By self-funding the healthcare benefits offered to employees, the employer retains control over a major expense. The self-funding strategy allows the employer to focus on:
- Effective cash flow savings opportunities
- Control of actual claims data for analytics and planning
- The specific benefit needs of their employees
- Administration flexibility
When an employer self-funds, they take on the risks of paying the medical claims of their employees rather than a premium loaded with margins, reserves and profits. In essence, the employer is a nonprofit risk-taker of the costs of the plan. This enables the employer to financially benefit from significant cash flow advantages.
- The timing of cash distributions are in line with the timing of claims being incurred. There are no prefunding requirements.
- All funds held in reserve to fund future claims are held by the employer rather than the insurance company.
- Savings generated when claims are less than expected are retained by the employer, not in the form of profits to the insurance company.
- Through focused efforts, short- and long-term costs can be effectively kept under control.
Ownership of Data
In a self-funded plan, all data accumulated on the activity of all aspects of the plan belong to the employer. The transparent data is a valuable asset for the employer to know how their funds are being spent, if they are being used effectively, and what planning actions for the future are indicated.
- The data is provided timely, frequently and accessible directly by the employer’s staff or business associates.

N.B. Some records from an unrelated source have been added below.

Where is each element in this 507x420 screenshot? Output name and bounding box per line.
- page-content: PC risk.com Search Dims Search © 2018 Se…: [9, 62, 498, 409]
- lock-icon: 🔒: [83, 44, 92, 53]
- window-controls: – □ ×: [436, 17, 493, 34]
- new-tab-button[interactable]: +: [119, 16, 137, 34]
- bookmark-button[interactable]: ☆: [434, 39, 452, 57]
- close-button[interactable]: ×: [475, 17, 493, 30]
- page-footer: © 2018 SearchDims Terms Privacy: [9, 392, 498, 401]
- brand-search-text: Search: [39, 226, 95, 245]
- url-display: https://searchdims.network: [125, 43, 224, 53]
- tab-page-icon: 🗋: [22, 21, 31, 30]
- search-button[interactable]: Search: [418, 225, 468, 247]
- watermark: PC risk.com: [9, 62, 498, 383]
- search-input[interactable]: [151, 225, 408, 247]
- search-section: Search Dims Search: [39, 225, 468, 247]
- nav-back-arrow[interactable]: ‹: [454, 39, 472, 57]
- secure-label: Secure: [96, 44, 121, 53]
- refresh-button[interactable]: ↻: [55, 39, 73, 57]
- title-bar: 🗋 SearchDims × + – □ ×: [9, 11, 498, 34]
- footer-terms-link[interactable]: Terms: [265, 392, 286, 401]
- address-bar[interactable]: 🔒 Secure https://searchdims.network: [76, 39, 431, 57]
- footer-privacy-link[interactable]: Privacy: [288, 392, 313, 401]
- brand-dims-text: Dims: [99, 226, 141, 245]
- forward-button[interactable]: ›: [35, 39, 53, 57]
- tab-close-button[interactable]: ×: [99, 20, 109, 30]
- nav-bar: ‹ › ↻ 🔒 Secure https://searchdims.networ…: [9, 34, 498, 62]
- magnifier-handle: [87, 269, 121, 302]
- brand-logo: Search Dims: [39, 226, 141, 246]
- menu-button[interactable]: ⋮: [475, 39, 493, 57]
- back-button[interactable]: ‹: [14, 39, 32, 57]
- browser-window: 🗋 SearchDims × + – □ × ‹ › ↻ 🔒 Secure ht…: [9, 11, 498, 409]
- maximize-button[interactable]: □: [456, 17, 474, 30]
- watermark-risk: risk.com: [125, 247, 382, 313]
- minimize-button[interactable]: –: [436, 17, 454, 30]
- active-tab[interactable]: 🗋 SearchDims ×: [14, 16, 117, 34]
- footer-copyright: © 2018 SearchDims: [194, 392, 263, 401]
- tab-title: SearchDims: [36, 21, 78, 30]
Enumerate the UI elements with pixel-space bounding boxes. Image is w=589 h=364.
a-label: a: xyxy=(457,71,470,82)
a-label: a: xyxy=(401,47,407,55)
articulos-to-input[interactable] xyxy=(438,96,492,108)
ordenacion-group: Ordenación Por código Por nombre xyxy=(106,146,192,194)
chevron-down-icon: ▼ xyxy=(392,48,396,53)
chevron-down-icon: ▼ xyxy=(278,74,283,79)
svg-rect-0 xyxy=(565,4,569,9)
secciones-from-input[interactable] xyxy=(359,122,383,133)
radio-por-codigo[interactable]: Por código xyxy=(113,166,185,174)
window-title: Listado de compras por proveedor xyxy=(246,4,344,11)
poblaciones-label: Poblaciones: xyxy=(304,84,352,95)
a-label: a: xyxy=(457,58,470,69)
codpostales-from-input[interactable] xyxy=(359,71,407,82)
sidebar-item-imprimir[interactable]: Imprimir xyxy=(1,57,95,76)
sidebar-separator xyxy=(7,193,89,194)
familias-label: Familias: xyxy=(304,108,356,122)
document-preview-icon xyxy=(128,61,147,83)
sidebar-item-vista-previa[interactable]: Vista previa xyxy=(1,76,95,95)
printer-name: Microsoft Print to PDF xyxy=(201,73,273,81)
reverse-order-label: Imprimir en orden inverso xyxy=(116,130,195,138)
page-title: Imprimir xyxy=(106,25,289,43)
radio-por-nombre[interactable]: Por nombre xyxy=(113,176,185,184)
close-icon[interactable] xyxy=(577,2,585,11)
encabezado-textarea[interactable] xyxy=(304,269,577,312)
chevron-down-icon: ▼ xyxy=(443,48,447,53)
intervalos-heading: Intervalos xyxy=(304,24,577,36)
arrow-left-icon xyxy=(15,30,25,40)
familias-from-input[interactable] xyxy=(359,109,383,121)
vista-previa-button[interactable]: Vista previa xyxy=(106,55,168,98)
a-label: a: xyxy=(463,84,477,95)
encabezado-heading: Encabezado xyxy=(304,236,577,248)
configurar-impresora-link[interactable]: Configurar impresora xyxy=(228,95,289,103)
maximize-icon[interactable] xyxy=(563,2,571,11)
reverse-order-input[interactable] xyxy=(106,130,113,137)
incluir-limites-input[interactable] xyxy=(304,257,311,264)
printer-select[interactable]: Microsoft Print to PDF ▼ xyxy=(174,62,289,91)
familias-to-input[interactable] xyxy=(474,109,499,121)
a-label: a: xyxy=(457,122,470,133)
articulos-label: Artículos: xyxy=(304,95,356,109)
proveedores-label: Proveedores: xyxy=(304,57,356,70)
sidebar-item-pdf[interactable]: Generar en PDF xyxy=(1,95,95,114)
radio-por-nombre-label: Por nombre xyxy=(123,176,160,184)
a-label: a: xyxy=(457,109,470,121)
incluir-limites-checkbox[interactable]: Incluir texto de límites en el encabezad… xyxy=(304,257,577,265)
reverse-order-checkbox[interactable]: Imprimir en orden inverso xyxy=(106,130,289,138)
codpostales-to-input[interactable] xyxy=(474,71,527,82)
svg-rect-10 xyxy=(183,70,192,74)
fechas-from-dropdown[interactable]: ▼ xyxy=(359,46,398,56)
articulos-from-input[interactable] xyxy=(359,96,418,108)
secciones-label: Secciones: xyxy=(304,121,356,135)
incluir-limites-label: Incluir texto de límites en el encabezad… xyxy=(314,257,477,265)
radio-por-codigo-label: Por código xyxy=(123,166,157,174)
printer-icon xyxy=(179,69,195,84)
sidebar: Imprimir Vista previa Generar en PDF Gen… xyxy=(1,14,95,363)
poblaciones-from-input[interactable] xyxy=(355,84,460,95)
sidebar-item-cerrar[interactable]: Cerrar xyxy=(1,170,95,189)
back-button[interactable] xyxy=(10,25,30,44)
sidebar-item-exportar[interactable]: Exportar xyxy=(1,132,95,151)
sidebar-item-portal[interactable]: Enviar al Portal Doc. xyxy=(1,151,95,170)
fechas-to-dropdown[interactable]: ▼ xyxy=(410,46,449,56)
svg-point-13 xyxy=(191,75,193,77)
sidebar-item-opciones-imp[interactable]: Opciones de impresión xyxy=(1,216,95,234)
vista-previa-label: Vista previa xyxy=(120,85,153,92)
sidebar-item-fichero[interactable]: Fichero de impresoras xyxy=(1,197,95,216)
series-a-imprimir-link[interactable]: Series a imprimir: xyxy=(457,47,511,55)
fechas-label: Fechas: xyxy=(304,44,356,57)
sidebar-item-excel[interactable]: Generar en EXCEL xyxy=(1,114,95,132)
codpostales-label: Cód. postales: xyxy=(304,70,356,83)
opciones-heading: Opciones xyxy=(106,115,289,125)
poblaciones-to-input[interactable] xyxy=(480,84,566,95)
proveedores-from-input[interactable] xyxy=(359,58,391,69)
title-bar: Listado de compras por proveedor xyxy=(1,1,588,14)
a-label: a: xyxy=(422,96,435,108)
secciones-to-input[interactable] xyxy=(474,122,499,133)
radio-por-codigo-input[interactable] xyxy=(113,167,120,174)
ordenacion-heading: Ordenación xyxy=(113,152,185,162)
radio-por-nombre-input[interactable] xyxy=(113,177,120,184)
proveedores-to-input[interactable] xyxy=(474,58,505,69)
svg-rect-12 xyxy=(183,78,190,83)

- The data is integrated among all the strategic partners so the employer has a unified view of their plan performance.
- The data is actionable for future decisions on plan design, benefit offering and funding. This allows those decisions to be based on actual plan performance.
Flexible Plan Design
Self-funded plans comply with the requirements of ERISA, within the constraints of the Affordable Care Act. This allows the employer to:
- Customize the plan design to meet the needs of their employees, not conform with the plan constraints of the insurance company’s contract.
- Utilize actual data to determine changes in the plan indicated by past utilization by the plan participants.
- Steer employees to quality, cost-effective providers in their communities.
- Design and encourage utilization of disease management and wellness to improve the health of their employees.
- Define effective, transparent prescription drug programs.
- Have consistent plan design across state lines, avoiding conflicting state mandates.
A self-funded employer arranges for strategic partners to administer and provide services typically provided by the insurance company. Important considerations are:
- The integration of all strategic partners so that data is consolidated, control is aligned and the focus is on the employer.
- Administration of the plan and assumption of the risk is segregated when both are not provided by the insurance company.
- Strategic partners have the ability to contract with providers and networks that best suit the needs of the employer and its employees.
- Overhead costs are usually significantly less than a fully insured plan
Self-funded plans provide significant advantages in costs savings, data utilization, plan design and administrative control that makes it an attractive option for employers to provide cost effective, quality benefits for their employees.